If that’s true, it could also explain the head-scratching 6k filing on 6/7 that we discussed before that caused market confusion and panic.
The Math
The rights SIFYR 0.00%↑ trades at $0.2/share (as of 6/13 closing), one can buy the rights and pay 0.14/share on or before 6/21, thus owning the stock at 0.34/share.
The stock trades at 0.43/share, a 25% value gap between the rights and the stock.
If I use $1.34/share (the last trade price before the rights announcement on 3/21) as the benchmark, and with 1.36x dilution (from 183Mn to 433Mn share), and $29Mn equity raise, the equivalent after dilution stock fair price is $0.63/share. It currently trades at 0.43/share, and one can acquire it via rights at 0.34/share today, offering ~45% discount to the pre-rights announcement price.
The Risk
I don’t have a view of the company itself. I use relative valuation to compare pre and post-rights offerings, assuming the offering has no impact on the company's intrinsic value, other than the injected cash ($29Mn).
Thus if all else is equal, the stock shall trade where it was valued before ($0.63/share) once all dust settles.
The primary risk is there are many ‘if’s in the scenario.
2nd risk is if Vegesna reaches 90% equity ownership, it sets the stage for its squeeze-out, I’m not familiar with Indian market rules and regulations, and how minority public shareholders are protected in the event of squeeze-out, thus risks of being taken private at a substantial discount to the pre-offering price.
Two Execution Strategies
A basket trade (Long Rights, short stock in parity) offers a lucrative 25% upside in 8 days. SIFY borrowing cost is 18% (last checked with Fidelity), a relatively high %, but still a neglectable dent to the overall profit. However, its borrowing availability is dwindling as we speak.
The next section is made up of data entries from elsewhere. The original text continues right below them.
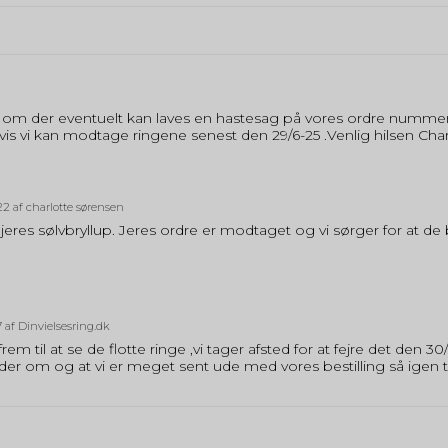
jer om der eventuelt kan laves en hastesag på vores ordre nummer 
e hvis vi kan modtage ringene senest den 29/6-25 .Venlig hilsen Ch
22
af charlotte sørensen
eres sølvbryllup. Jeres ordre er modtaget og vi sørger for at de bl
7
af Dinvielsesring.dk
frem til at se de flotte ringe ,vi tager afsted for at fejre det den
eder om og at vi er meget sent ude med vores bestilling så igen 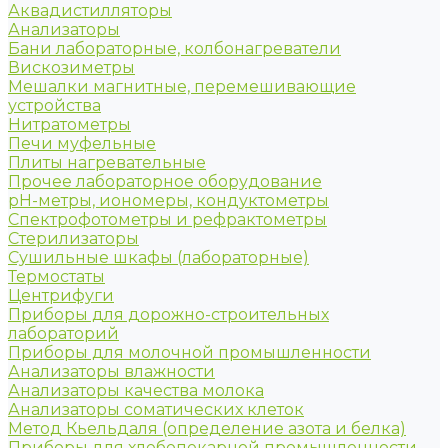
Аквадистилляторы
Анализаторы
Бани лабораторные, колбонагреватели
Вискозиметры
Мешалки магнитные, перемешивающие
устройства
Нитратометры
Печи муфельные
Плиты нагревательные
Прочее лабораторное оборудование
рН-метры, иономеры, кондуктометры
Спектрофотометры и рефрактометры
Стерилизаторы
Сушильные шкафы (лабораторные)
Термостаты
Центрифуги
Приборы для дорожно-строительных
лабораторий
Приборы для молочной промышленности
Анализаторы влажности
Анализаторы качества молока
Анализаторы соматических клеток
Метод Кьельдаля (определение азота и белка)
Приборы для хлебопекарной промышленности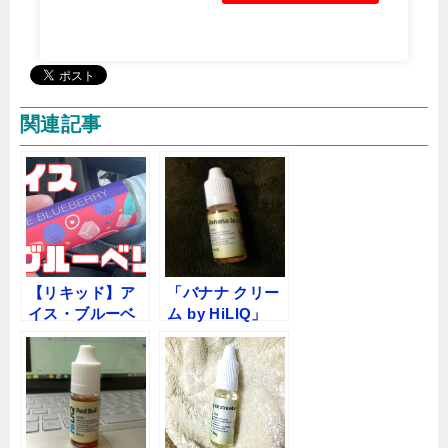
Yahoo!ショッピング
PayPayモール
関連記事
【リキッド】ア
「バナナ クリー
イス・ブルーベ
ム by HiLIQ」
リー【HiLIQ】レ
VAPEリキッドレ
ビュー
ビュー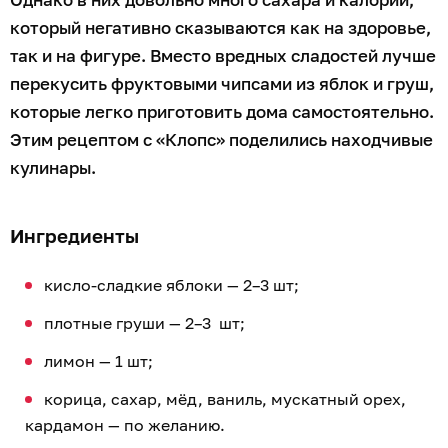
который негативно сказываются как на здоровье,
так и на фигуре. Вместо вредных сладостей лучше
перекусить фруктовыми чипсами из яблок и груш,
которые легко приготовить дома самостоятельно.
Этим рецептом с «Клопс» поделились находчивые
кулинары.
Ингредиенты
кисло-сладкие яблоки — 2–3 шт;
плотные груши — 2–3 шт;
лимон — 1 шт;
корица, сахар, мёд, ваниль, мускатный орех,
кардамон — по желанию.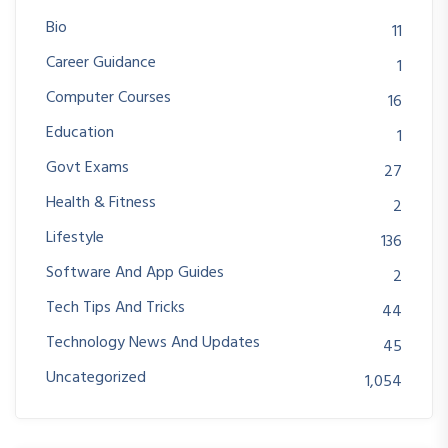
Bio
11
Career Guidance
1
Computer Courses
16
Education
1
Govt Exams
27
Health & Fitness
2
Lifestyle
136
Software And App Guides
2
Tech Tips And Tricks
44
Technology News And Updates
45
Uncategorized
1,054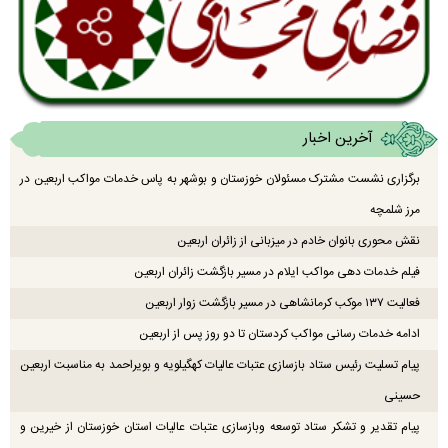
آخرین اخبار
برگزاری نشست مشترک مسئولان خوزستان و بوشهر به پاس خدمات مواکب اربعین در
مرز شلمچه
نقش محوری بانوان خادم در میزبانی از زائران اربعین
فیلم خدمات دهی مواکب ایلام در مسیر بازگشت زائران اربعین
فعالیت ۱۳۷ موکب کرمانشاهی در مسیر بازگشت زوار اربعین
ادامه خدمات رسانی مواکب کردستان تا دو روز پس از اربعین
پیام تسلیت رئیس ستاد بازسازی عتبات عالیات کهگیلویه و بویراحمد به مناسبت اربعین
حسینی
پیام تقدیر و تشکر ستاد توسعه وبازسازی عتبات عالیات استان خوزستان از خیرین و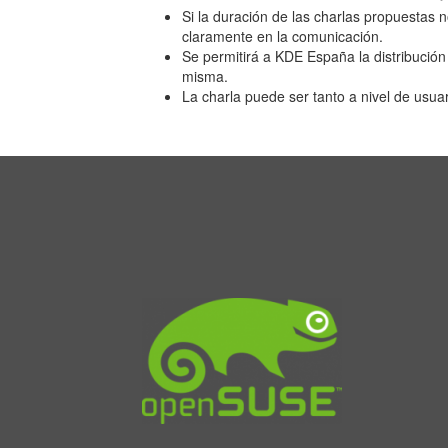
Si la duración de las charlas propuestas 
claramente en la comunicación.
Se permitirá a KDE España la distribución b
misma.
La charla puede ser tanto a nivel de usuar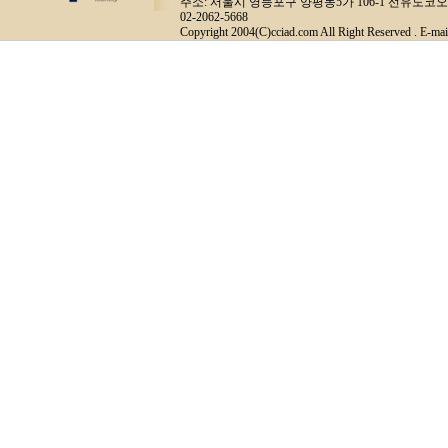
주소: 서울시 영등포구 양평동5가 106-1 선유도코오롱디지털타워
02-2062-5668
Copyright 2004(C)cciad.com All Right Reserved . E-mai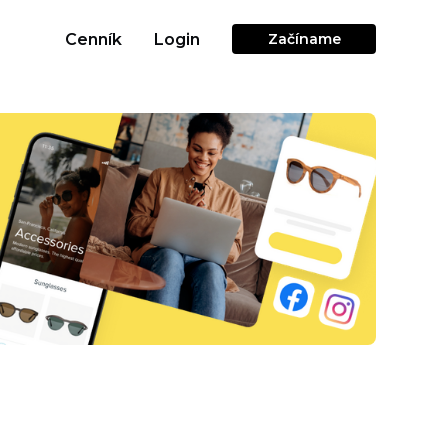
Cenník
Login
Začíname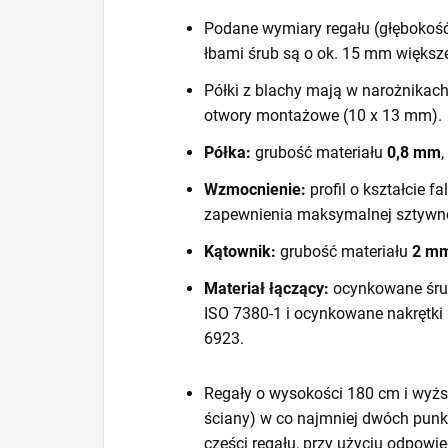
Podane wymiary regału (głębokość
łbami śrub są o ok. 15 mm większ
Półki z blachy mają w narożnikac
otwory montażowe (10 x 13 mm).
Półka:
grubość materiału
0,8 mm
,
Wzmocnienie:
profil o kształcie f
zapewnienia maksymalnej sztywno
Kątownik:
grubość materiału
2 m
Materiał łączący:
ocynkowane śru
ISO 7380-1 i ocynkowane nakrętki
6923.
Regały o wysokości 180 cm i wyższ
ściany) w co najmniej dwóch punk
części regału, przy użyciu odpow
If borrowing becomes unavailable, the 2nd strategy is to buy rights* and purchase shares at a total cost of $0.34 per share.
Note 1: one risk worth noting is Sify has the right to cancel the right offering anytime before its expiration.
Note 2: if one plans to purchase rights, check with the broker to ensure it supports the rights conversion. Also note the last trading day of the rights (SIFYR) is 6/18, next Tuesday.